§ **What you should do**: Lines below that include the word "Costa" should each be copied.

§ **Provided material**:
---*---
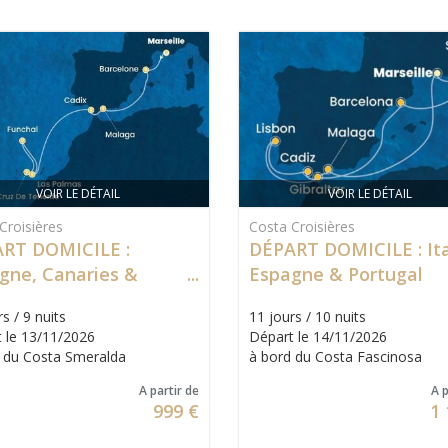
VOIR LE DÉTAIL
VOIR LE DÉTAIL
Croisières
Costa Croisières
RT DOMICILE :
DÉPART DOMICILE : Ita
gne, Canaries &
Espagne & Portugal
ère
s / 9 nuits
11 jours / 10 nuits
 le 13/11/2026
Départ le 14/11/2026
 du Costa Smeralda
à bord du Costa Fascinosa
A partir de
A p
999 €
1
---*---
§ **Output for this exercise**:
Costa Croisières
 du Costa Smeralda
à bord du Costa Fascinosa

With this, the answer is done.